12. IPU-optimised operations

Several custom versions of operators are provided to target functions available in PopLibs. See the TensorFlow Python API for more details.

12.1. Image operations

Our architecture is well-suited to efficiently handle convolutions over four-channel tensors, however it is common for images to be represented with three channels. In order to obtain better IPU performance, both from a latency and memory standpoint, we advise that when dealing with three-channel inputs, you pad the fourth channel dimension.

See tensorflow.python.ipu.image_ops.normalise_image() for the op that can perform this padding, in addition to normalising and casting if needed. Note that this padding will be performed on-device, after the data has been transferred to the IPU.

An example of its use can be found in the fused_normalise_image() function in the CNN training application example in Graphcore’s examples repository on GitHub.

12.2. Matmul serialisation

You have the option to serialise matrix multiplications along a particular dimension, in order to reduce the code size of the multiplication and the temporary memory requirements of the matmul, at the expense of extra computation.

See tensorflow.python.ipu.math_ops.serialized_matmul() for details of the op.

An example of its use can be found in the mlm_head() function in the BERT application example in Graphcore’s examples repository on GitHub.

12.3. Dropout

The PopLibs version of dropout does not need to store the dropout mask between the forward and backward parts of the graph, saving memory.

See tensorflow.python.ipu.rand_ops.dropout().

12.4. Embedding lookup

This is a version of embedding lookup that has been optimised for the IPU. It allows the embedding lookup to be serialised into smaller lookups, which can reduce the maximum memory at the cost of extra computation when the embedding tensors are used by multiple operations.

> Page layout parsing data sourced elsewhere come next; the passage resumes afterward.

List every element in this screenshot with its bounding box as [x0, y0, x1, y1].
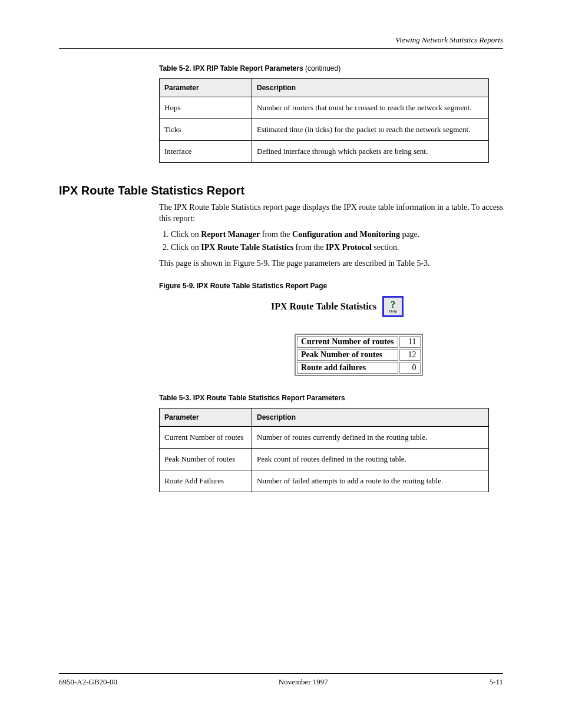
section-title: IPX Route Table Statistics Report [59, 184, 503, 197]
table-row: Ticks Estimated time (in ticks) for the … [160, 119, 489, 141]
footer-date: November 1997 [279, 677, 328, 687]
table2-caption: Table 5-3. IPX Route Table Statistics Re… [159, 394, 503, 402]
table1-row1-param: Ticks [160, 119, 252, 141]
page-footer: 6950-A2-GB20-00 November 1997 5-11 [59, 673, 503, 687]
section-intro: The IPX Route Table Statistics report pa… [159, 202, 503, 225]
table-row: Peak Number of routes 12 [297, 349, 421, 361]
table-row: Current Number of routes Number of route… [160, 427, 489, 449]
table1-row1-desc: Estimated time (in ticks) for the packet… [252, 119, 489, 141]
help-label: Help [389, 309, 397, 314]
table2: Parameter Description Current Number of … [159, 408, 489, 492]
table2-row1-param: Peak Number of routes [160, 449, 252, 470]
footer-docnum: 6950-A2-GB20-00 [59, 677, 117, 687]
figure-caption: Figure 5-9. IPX Route Table Statistics R… [159, 282, 503, 290]
running-header: Viewing Network Statistics Reports [59, 35, 503, 45]
table1-row0-desc: Number of routers that must be crossed t… [252, 97, 489, 119]
stats-table: Current Number of routes 11 Peak Number … [295, 334, 423, 376]
stat-label-1: Peak Number of routes [297, 349, 398, 361]
table1-row2-desc: Defined interface through which packets … [252, 141, 489, 163]
table1-caption: Table 5-2. IPX RIP Table Report Paramete… [159, 64, 503, 73]
help-icon: ? [391, 299, 396, 309]
figure-reference: This page is shown in Figure 5-9. The pa… [159, 258, 503, 269]
header-rule [59, 48, 503, 49]
figure-title: IPX Route Table Statistics [271, 301, 376, 312]
table1-row2-param: Interface [160, 141, 252, 163]
table-row: Interface Defined interface through whic… [160, 141, 489, 163]
table1-header-desc: Description [252, 79, 489, 97]
stat-label-2: Route add failures [297, 362, 398, 374]
help-button[interactable]: ? Help [382, 296, 404, 317]
figure: IPX Route Table Statistics ? Help Curren… [271, 296, 503, 378]
step-1: Click on Report Manager from the Configu… [171, 229, 503, 241]
table1-row0-param: Hops [160, 97, 252, 119]
table2-row0-param: Current Number of routes [160, 427, 252, 449]
table2-row2-param: Route Add Failures [160, 470, 252, 492]
table2-header-param: Parameter [160, 409, 252, 427]
stat-label-0: Current Number of routes [297, 336, 398, 348]
footer-pagenum: 5-11 [490, 677, 503, 687]
table-row: Route add failures 0 [297, 362, 421, 374]
table2-row2-desc: Number of failed attempts to add a route… [252, 470, 489, 492]
table2-row0-desc: Number of routes currently defined in th… [252, 427, 489, 449]
step-2: Click on IPX Route Table Statistics from… [171, 242, 503, 253]
stat-value-0: 11 [399, 336, 421, 348]
table-row: Peak Number of routes Peak count of rout… [160, 449, 489, 470]
stat-value-2: 0 [399, 362, 421, 374]
table1-header-param: Parameter [160, 79, 252, 97]
table-row: Hops Number of routers that must be cros… [160, 97, 489, 119]
table2-row1-desc: Peak count of routes defined in the rout… [252, 449, 489, 470]
stat-value-1: 12 [399, 349, 421, 361]
table1: Parameter Description Hops Number of rou… [159, 78, 489, 163]
table2-header-desc: Description [252, 409, 489, 427]
table-row: Route Add Failures Number of failed atte… [160, 470, 489, 492]
table-row: Current Number of routes 11 [297, 336, 421, 348]
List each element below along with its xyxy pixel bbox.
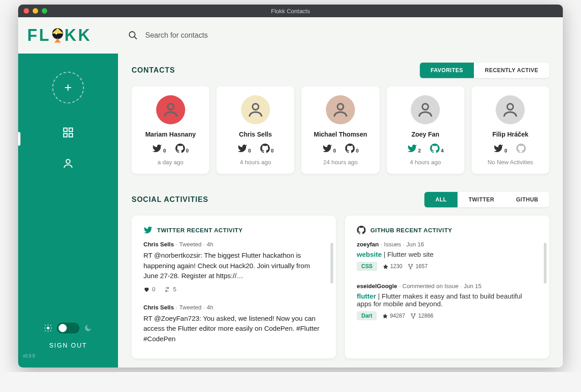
theme-toggle[interactable] [57,323,79,333]
fork-count: 12866 [410,313,433,319]
avatar [326,95,355,124]
github-count [516,143,527,153]
activity-time: 4 hours ago [240,159,271,166]
sidebar: + SIGN OUT v0.9.6 [18,54,118,368]
language-badge: Dart [357,311,377,320]
avatar [156,95,185,124]
topbar: FL KK [18,17,563,54]
logo-text-2: KK [64,26,92,45]
twitter-count: 0 [237,143,251,153]
contact-card[interactable]: Zoey Fan 2 4 4 hours ago [387,86,464,174]
sun-icon [44,324,52,332]
social-tabs: ALL TWITTER GITHUB [424,192,549,207]
language-badge: CSS [357,262,377,271]
tab-favorites[interactable]: FAVORITES [420,63,474,78]
contact-name: Filip Hráček [492,131,528,138]
app-window: Flokk Contacts FL KK + [18,5,563,368]
fork-count: 1657 [408,263,428,270]
search-icon[interactable] [128,30,138,40]
contact-card[interactable]: Michael Thomsen 0 0 24 hours ago [301,86,379,174]
avatar [241,95,270,124]
like-count[interactable]: 0 [143,286,155,293]
maximize-icon[interactable] [42,8,47,14]
github-activity-title: GITHUB RECENT ACTIVITY [370,227,452,234]
svg-point-20 [55,33,57,34]
tweet-body: RT @norbertkozsir: The biggest Flutter h… [143,250,324,281]
twitter-count: 0 [322,143,336,153]
twitter-count: 0 [152,143,166,153]
activity-time: 4 hours ago [410,159,441,166]
logo: FL KK [27,26,92,45]
minimize-icon[interactable] [33,8,38,14]
twitter-activity-title: TWITTER RECENT ACTIVITY [157,227,243,234]
star-count: 94287 [382,313,405,319]
version-label: v0.9.6 [23,353,35,358]
github-activity-panel: GITHUB RECENT ACTIVITY zoeyfan·Issues·Ju… [345,216,549,358]
tweet-item[interactable]: Chris Sells·Tweeted·4h RT @ZoeyFan723: Y… [143,304,324,344]
activity-time: a day ago [158,159,183,166]
logo-text: FL [27,26,51,45]
avatar [496,95,525,124]
github-count: 0 [175,143,189,153]
tab-twitter[interactable]: TWITTER [458,192,505,207]
retweet-count[interactable]: 5 [163,286,176,293]
add-contact-button[interactable]: + [52,72,84,103]
github-icon [357,225,366,235]
dashboard-icon[interactable] [62,126,74,139]
contact-card[interactable]: Mariam Hasnany 0 0 a day ago [132,86,209,174]
close-icon[interactable] [24,8,29,14]
active-indicator [18,132,20,146]
github-item[interactable]: zoeyfan·Issues·Jun 16 website | Flutter … [357,241,537,271]
github-count: 0 [260,143,274,153]
twitter-activity-panel: TWITTER RECENT ACTIVITY Chris Sells·Twee… [132,216,336,358]
contact-name: Chris Sells [239,131,272,138]
contact-name: Mariam Hasnany [145,131,196,138]
twitter-count: 2 [407,143,421,153]
contact-name: Michael Thomsen [314,131,367,138]
contact-card[interactable]: Filip Hráček 0 No New Activities [472,86,549,174]
contacts-heading: CONTACTS [132,66,175,74]
contacts-tabs: FAVORITES RECENTLY ACTIVE [420,63,549,78]
twitter-icon [143,225,153,235]
scrollbar[interactable] [544,243,547,284]
tab-all[interactable]: ALL [424,192,458,207]
search-input[interactable] [145,31,281,39]
activity-time: No New Activities [487,159,533,166]
social-heading: SOCIAL ACTIVITIES [132,196,208,204]
main-content: CONTACTS FAVORITES RECENTLY ACTIVE Maria… [118,54,563,368]
contact-name: Zoey Fan [411,131,439,138]
tab-recently-active[interactable]: RECENTLY ACTIVE [474,63,549,78]
star-count: 1230 [383,263,403,270]
profile-icon[interactable] [62,157,74,170]
bird-icon [51,27,64,44]
scrollbar[interactable] [330,243,333,284]
tab-github[interactable]: GITHUB [505,192,549,207]
avatar [411,95,440,124]
github-count: 4 [430,143,443,153]
repo-link[interactable]: website [357,250,382,258]
contact-card[interactable]: Chris Sells 0 0 4 hours ago [217,86,294,174]
tweet-body: RT @ZoeyFan723: You asked, we listened! … [143,314,324,344]
moon-icon [84,324,92,332]
github-count: 0 [345,143,359,153]
window-title: Flokk Contacts [18,8,563,15]
titlebar: Flokk Contacts [18,5,563,17]
github-item[interactable]: eseidelGoogle·Commented on Issue·Jun 15 … [357,283,537,320]
repo-link[interactable]: flutter [357,292,376,300]
sign-out-button[interactable]: SIGN OUT [49,342,87,349]
twitter-count: 0 [493,143,507,153]
tweet-item[interactable]: Chris Sells·Tweeted·4h RT @norbertkozsir… [143,241,324,293]
activity-time: 24 hours ago [323,159,358,166]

See tensorflow.python.ipu.embedding_ops.embedding_lookup().

12.5. Group normalisation

Group normalisation is an alternative to batch normalisation, and produces smaller and more optimised graphs.

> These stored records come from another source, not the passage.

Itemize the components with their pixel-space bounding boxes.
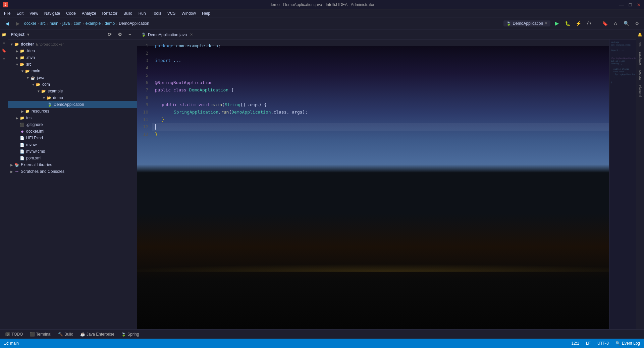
tree-item-src[interactable]: ▼ 📂 src <box>8 61 137 68</box>
vcs-changes-icon[interactable]: ± <box>0 55 8 62</box>
menu-code[interactable]: Code <box>63 10 78 16</box>
maximize-button[interactable]: □ <box>628 2 633 7</box>
project-tree[interactable]: ▼ 📂 docker E:\project\docker ▶ 📁 .idea ▶… <box>8 40 137 329</box>
tree-item-idea[interactable]: ▶ 📁 .idea <box>8 48 137 54</box>
breadcrumb-main[interactable]: main <box>50 21 58 26</box>
minimize-button[interactable]: — <box>619 2 624 7</box>
breadcrumb-example[interactable]: example <box>86 21 101 26</box>
tree-item-main[interactable]: ▼ 📂 main <box>8 68 137 74</box>
ant-panel-icon[interactable]: Ant <box>638 41 643 48</box>
bottom-tab-build[interactable]: 🔨 Build <box>55 331 76 337</box>
titlebar-controls: — □ ✕ <box>619 2 641 7</box>
menu-help[interactable]: Help <box>199 10 213 16</box>
code-line-8 <box>152 94 609 101</box>
settings-button[interactable]: ⚙ <box>633 19 641 28</box>
project-panel-header: Project ▼ ⟳ ⚙ − <box>8 29 137 40</box>
statusbar-right: 12:1 LF UTF-8 🔍 Event Log <box>570 340 641 346</box>
tree-item-mvnw-cmd[interactable]: 📄 mvnw.cmd <box>8 148 137 155</box>
menu-analyze[interactable]: Analyze <box>79 10 99 16</box>
codota-panel-icon[interactable]: Codota <box>638 69 643 81</box>
menu-run[interactable]: Run <box>136 10 149 16</box>
main-layout: 📁 ≡ 🔖 ± Project ▼ ⟳ ⚙ − ▼ 📂 docker E:\pr… <box>0 29 644 329</box>
menu-window[interactable]: Window <box>179 10 199 16</box>
bookmarks-panel-icon[interactable]: 🔖 <box>0 47 8 54</box>
code-line-10: SpringApplication.run(DemoApplication.cl… <box>152 109 609 116</box>
project-config-button[interactable]: ⚙ <box>115 30 124 39</box>
structure-icon[interactable]: ≡ <box>0 39 8 46</box>
plantuml-panel-icon[interactable]: Plantuml <box>638 84 643 98</box>
menu-refactor[interactable]: Refactor <box>100 10 120 16</box>
project-minus-button[interactable]: − <box>125 30 134 39</box>
titlebar-title: demo - DemoApplication.java - IntelliJ I… <box>270 2 375 7</box>
menu-file[interactable]: File <box>1 10 13 16</box>
bottom-tool-tabs: 6 TODO ⬛ Terminal 🔨 Build ☕ Java Enterpr… <box>0 329 644 339</box>
code-content[interactable]: package com.example.demo; import ... @Sp… <box>152 40 609 329</box>
project-panel: Project ▼ ⟳ ⚙ − ▼ 📂 docker E:\project\do… <box>8 29 137 329</box>
bottom-tab-build-label: Build <box>64 332 73 337</box>
tree-item-resources[interactable]: ▶ 📁 resources <box>8 108 137 115</box>
git-branch-status[interactable]: ⎇ main <box>3 340 20 346</box>
code-line-12[interactable] <box>152 123 609 131</box>
tree-item-mvn[interactable]: ▶ 📁 .mvn <box>8 54 137 61</box>
breadcrumb-demoapplication[interactable]: DemoApplication <box>119 21 149 26</box>
tree-item-gitignore[interactable]: ⬛ .gitignore <box>8 121 137 128</box>
forward-button[interactable]: ▶ <box>13 19 22 28</box>
tree-item-mvnw[interactable]: 📄 mvnw <box>8 141 137 148</box>
breadcrumb-demo[interactable]: demo <box>105 21 115 26</box>
menu-navigate[interactable]: Navigate <box>42 10 63 16</box>
tree-item-scratches[interactable]: ▶ ✏ Scratches and Consoles <box>8 168 137 175</box>
bookmarks-button[interactable]: 🔖 <box>600 19 609 28</box>
project-tool-icon[interactable]: 📁 <box>0 31 8 38</box>
event-log-label: Event Log <box>622 341 640 346</box>
code-editor[interactable]: 1 2 3 4 5 6 7 8 9 10 11 12 13 package co… <box>137 40 636 329</box>
line-separator-status[interactable]: LF <box>585 340 592 346</box>
terminal-icon: ⬛ <box>30 332 35 337</box>
project-panel-title: Project <box>11 32 24 37</box>
menu-edit[interactable]: Edit <box>14 10 26 16</box>
tree-item-example[interactable]: ▼ 📂 example <box>8 88 137 94</box>
bottom-tab-java-enterprise[interactable]: ☕ Java Enterprise <box>77 331 117 337</box>
cursor-position-status[interactable]: 12:1 <box>570 340 581 346</box>
spring-icon: 🍃 <box>121 332 126 337</box>
profile-button[interactable]: ⏱ <box>585 19 593 28</box>
tree-item-com[interactable]: ▼ 📂 com <box>8 81 137 88</box>
translate-button[interactable]: A <box>611 19 620 28</box>
breadcrumb-src[interactable]: src <box>40 21 46 26</box>
tab-close-button[interactable]: ✕ <box>189 32 194 37</box>
bottom-tab-spring[interactable]: 🍃 Spring <box>118 331 142 337</box>
database-panel-icon[interactable]: Database <box>638 51 643 66</box>
bottom-tab-todo[interactable]: 6 TODO <box>3 331 26 337</box>
back-button[interactable]: ◀ <box>3 19 11 28</box>
close-button[interactable]: ✕ <box>637 2 641 7</box>
breadcrumb-java[interactable]: java <box>62 21 70 26</box>
minimap: package com.example.demo; import ...; @S… <box>609 40 636 329</box>
tree-item-docker[interactable]: ▼ 📂 docker E:\project\docker <box>8 41 137 48</box>
debug-button[interactable]: 🐛 <box>563 19 572 28</box>
coverage-button[interactable]: ⚡ <box>574 19 583 28</box>
breadcrumb-com[interactable]: com <box>74 21 82 26</box>
tree-item-external-libraries[interactable]: ▶ 📚 External Libraries <box>8 161 137 168</box>
menu-vcs[interactable]: VCS <box>165 10 178 16</box>
notifications-panel-icon[interactable]: 🔔 <box>637 31 643 38</box>
run-configuration[interactable]: 🍃 DemoApplication ▼ <box>503 20 550 26</box>
run-button[interactable]: ▶ <box>552 19 561 28</box>
project-sync-button[interactable]: ⟳ <box>105 30 114 39</box>
java-enterprise-icon: ☕ <box>80 332 85 337</box>
breadcrumb-docker[interactable]: docker <box>24 21 36 26</box>
encoding-status[interactable]: UTF-8 <box>596 340 610 346</box>
tree-item-pom-xml[interactable]: 📄 pom.xml <box>8 155 137 161</box>
tree-item-docker-iml[interactable]: ◆ docker.iml <box>8 128 137 135</box>
tab-demoapplication[interactable]: 🍃 DemoApplication.java ✕ <box>137 30 198 39</box>
search-everywhere-button[interactable]: 🔍 <box>622 19 631 28</box>
bottom-tab-terminal[interactable]: ⬛ Terminal <box>27 331 54 337</box>
tree-item-help-md[interactable]: 📄 HELP.md <box>8 135 137 141</box>
event-log-status[interactable]: 🔍 Event Log <box>614 340 641 346</box>
tree-item-java[interactable]: ▼ ☕ java <box>8 74 137 81</box>
tree-item-demo[interactable]: ▼ 📂 demo <box>8 94 137 101</box>
menu-tools[interactable]: Tools <box>149 10 164 16</box>
menu-view[interactable]: View <box>27 10 41 16</box>
tree-item-demoapplication[interactable]: 🍃 DemoApplication <box>8 101 137 108</box>
menu-build[interactable]: Build <box>121 10 135 16</box>
tree-item-test[interactable]: ▶ 📁 test <box>8 115 137 121</box>
run-config-label: DemoApplication <box>513 21 543 26</box>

The original paper on group normalisation is “Group Normalization”, Yuxin Wu, Kaiming He.

See tensorflow.python.ipu.normalization_ops.group_norm().

12.6. Instance normalisation

Instance normalisation is another alternative to batch normalisation.

The original paper on instance normalisation is “Instance Normalization: The Missing Ingredient for Fast Stylization” Dmitry Ulyanov, Andrea Vedaldi, Victor Lempitsky.

See tensorflow.python.ipu.normalization_ops.instance_norm().

12.7. Layer normalisation

Layer normalisation is another alternative to batch normalisation.

The original paper on layer normalisation is “Layer Normalization” Jimmy Lei Ba, Jamie Ryan Kiros, Geoffrey E. Hinton.

See tensorflow.python.ipu.normalization_ops.layer_norm().

12.8. GeLU activation

Gaussian error linear units (GeLU) is an alternative to the ReLU non-linearity. This is described in “Gaussian Error Linear Units (GELUs)” Dan Hendrycks, Kevin Gimpel.

See tensorflow.python.ipu.nn_ops.gelu().

12.9. Sequence slice

The set of sequence slicing ops provided for the IPU.

See tensorflow.python.ipu.slicing_ops.sequence_slice(), tensorflow.python.ipu.slicing_ops.sequence_slice_unpack() and tensorflow.python.ipu.slicing_ops.sequence_slice_pack().

12.10. Histogram

The set of histogram ops provided for the IPU.

See tensorflow.python.ipu.statistics_ops.histogram(), tensorflow.python.ipu.statistics_ops.histogram_update(), tensorflow.python.ipu.statistics_ops.fixed_width_bins() and tensorflow.python.ipu.statistics_ops.histogram_normalize().